Annealing Genetic GAN for Imbalanced Web Data Learning

Class imbalance is one of the most basic and important problems of web data. The key to overcoming the class imbalance problems is to increase the effective instances of the minority, that is, data augmentation. Generative Adversarial Networks (GANs), which have recently been successfully applied in the field of image generation, can be used for data augmentation because they can learn the data distribution given ample training data instances and generate more data. However, learning the distributions from the imbalanced data can make GANs easily get stuck in a local optimum. In this work, we propose a new training strategy called Annealing Genetic GAN (AGGAN), which incorporates simulated annealing genetic algorithm into the training process of GANs. And this can help GANs avoid the local optimum trapping problem, which easily occurs when the training set is imbalanced.
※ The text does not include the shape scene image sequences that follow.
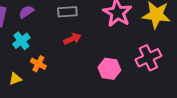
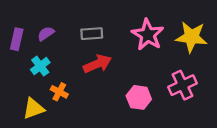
red arrow: (72, 39) -> (97, 64), size x1.4
yellow triangle: (15, 79) -> (34, 109), size x1.5

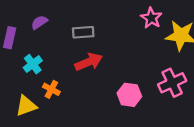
purple semicircle: (46, 34) -> (39, 22), moved
pink star: (148, 35) -> (151, 18), moved, size x0.7

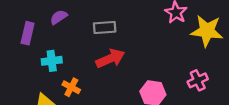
cyan cross: (33, 64) -> (52, 61), turned 30
pink cross: (172, 83) -> (198, 80), size x0.7

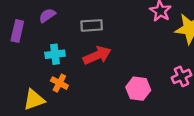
cyan cross: (52, 61) -> (55, 54), moved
Unlike existing GANs, which use a fixed adversarial learning objective alternately training a generator, we use multiple adversarial learning objectives to train a set of generators and use the Metropolis criterion in simulated annealing to decide whether the generator should update. More specifically, the Metropolis criterion accepts worse solutions with a certain probability, so it can make our AGGAN escape from the local optimum and find a better solution. Theory and mathematical analysis provide strong theoretical support for the proposed training strategy. And experiments on several datasets demonstrate that AGGAN achieves convincing ability to solve the class imbalanced problem and reduces the training problems inherent in existing GANs.